Pictures aside, repeat every entry exactly.
*** Provided data ***
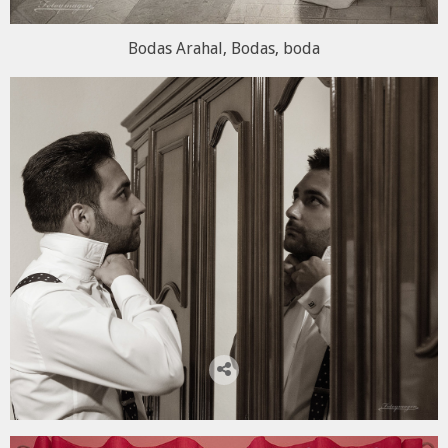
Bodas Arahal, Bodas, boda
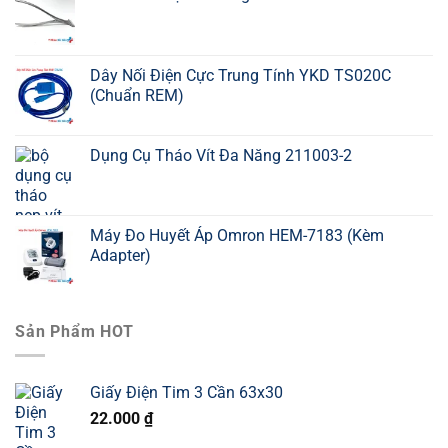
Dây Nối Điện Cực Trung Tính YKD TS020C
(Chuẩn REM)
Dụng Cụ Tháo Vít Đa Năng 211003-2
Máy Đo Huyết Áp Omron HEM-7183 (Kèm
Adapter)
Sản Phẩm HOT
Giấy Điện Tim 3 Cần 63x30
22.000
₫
*** End of Provided data ***
Output of the task –
Bodas Arahal, Bodas, boda
Dây Nối Điện Cực Trung Tính YKD TS020C
(Chuẩn REM)
Dụng Cụ Tháo Vít Đa Năng 211003-2
Máy Đo Huyết Áp Omron HEM-7183 (Kèm
Adapter)
Sản Phẩm HOT
Giấy Điện Tim 3 Cần 63x30
22.000
₫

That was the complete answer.